(Source data)

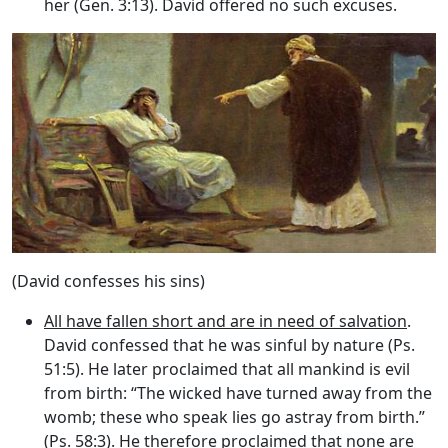
her (Gen. 3:13). David offered no such excuses.
(David confesses his sins)
All have fallen short and are in need of salvation
.
David confessed that he was sinful by nature (Ps.
51:5). He later proclaimed that all mankind is evil
from birth: “The wicked have turned away from the
womb; these who speak lies go astray from birth.”
(Ps. 58:3). He therefore proclaimed that none are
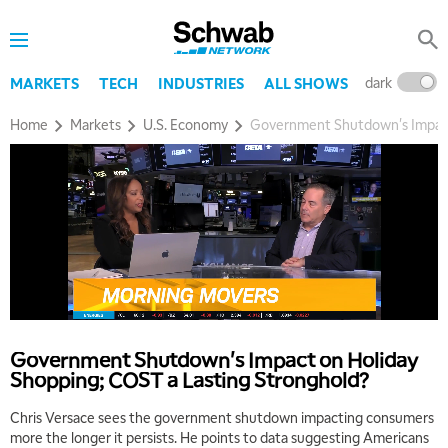
dark
l
MARKETS
TECH
INDUSTRIES
ALL SHOWS
Home
Markets
U.S. Economy
Government Shutdown's Impact 
Government Shutdown's Impact on Holiday
Shopping; COST a Lasting Stronghold?
Chris Versace sees the government shutdown impacting consumers
more the longer it persists. He points to data suggesting Americans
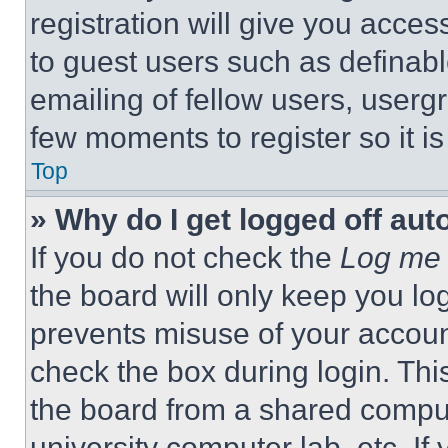
registration will give you acces
to guest users such as definab
emailing of fellow users, usergr
few moments to register so it 
Top
» Why do I get logged off aut
If you do not check the
Log me 
the board will only keep you log
prevents misuse of your accoun
check the box during login. Th
the board from a shared computer
university computer lab, etc. If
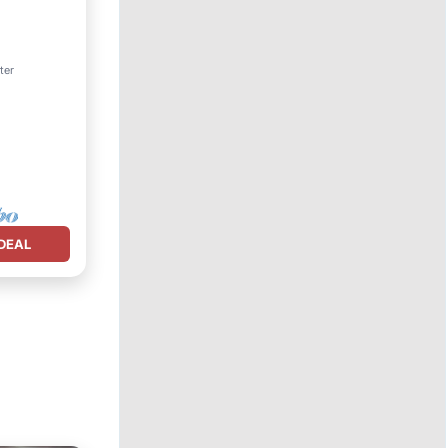
View
ter
DEAL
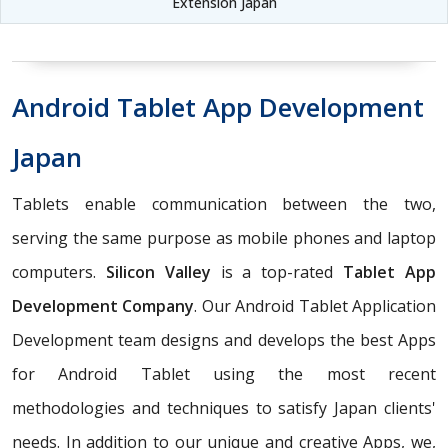
Extension Japan
Android Tablet App Development
Japan
Tablets enable communication between the two,
serving the same purpose as mobile phones and laptop
computers.
Silicon Valley
is a top-rated
Tablet App
Development Company
. Our Android Tablet Application
Development team designs and develops the best Apps
for Android Tablet using the most recent
methodologies and techniques to satisfy Japan clients'
needs. In addition to our unique and creative Apps, we,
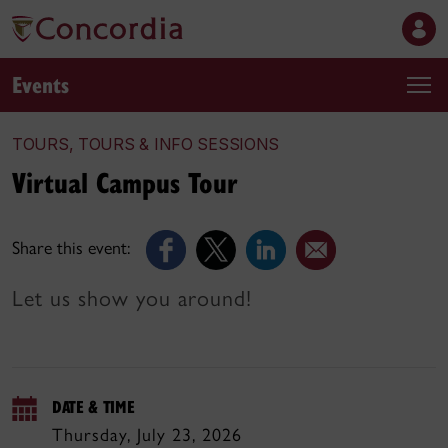
Events
TOURS, TOURS & INFO SESSIONS
Virtual Campus Tour
Share this event:
Let us show you around!
DATE & TIME
Thursday, July 23, 2026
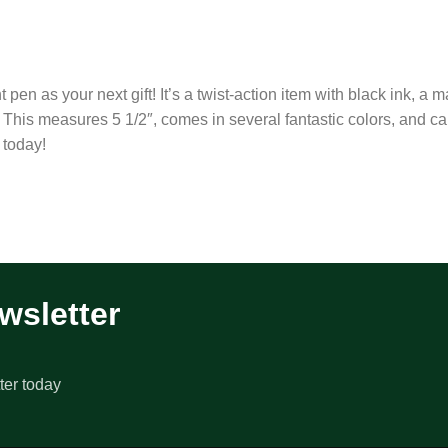
en as your next gift! It’s a twist-action item with black ink, a m
 This measures 5 1/2″, comes in several fantastic colors, and c
 today!
wsletter
ter today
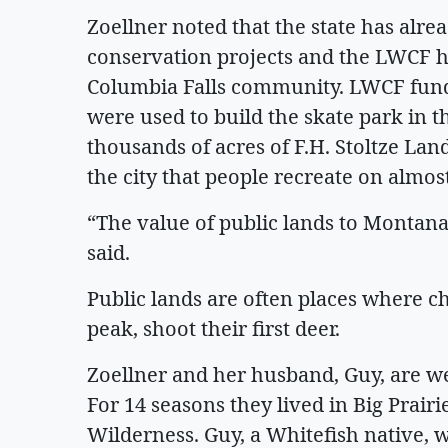
Zoellner noted that the state has alre
conservation projects and the LWCF ha
Columbia Falls community. LWCF fund
were used to build the skate park in th
thousands of acres of F.H. Stoltze Lan
the city that people recreate on almost
“The value of public lands to Montana
said.
Public lands are often places where chil
peak, shoot their first deer.
Zoellner and her husband, Guy, are w
For 14 seasons they lived in Big Prairi
Wilderness. Guy, a Whitefish native, w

§ What is expected: The reply should consist solely of the number of lines in the records that include "have".

§ Result below: 2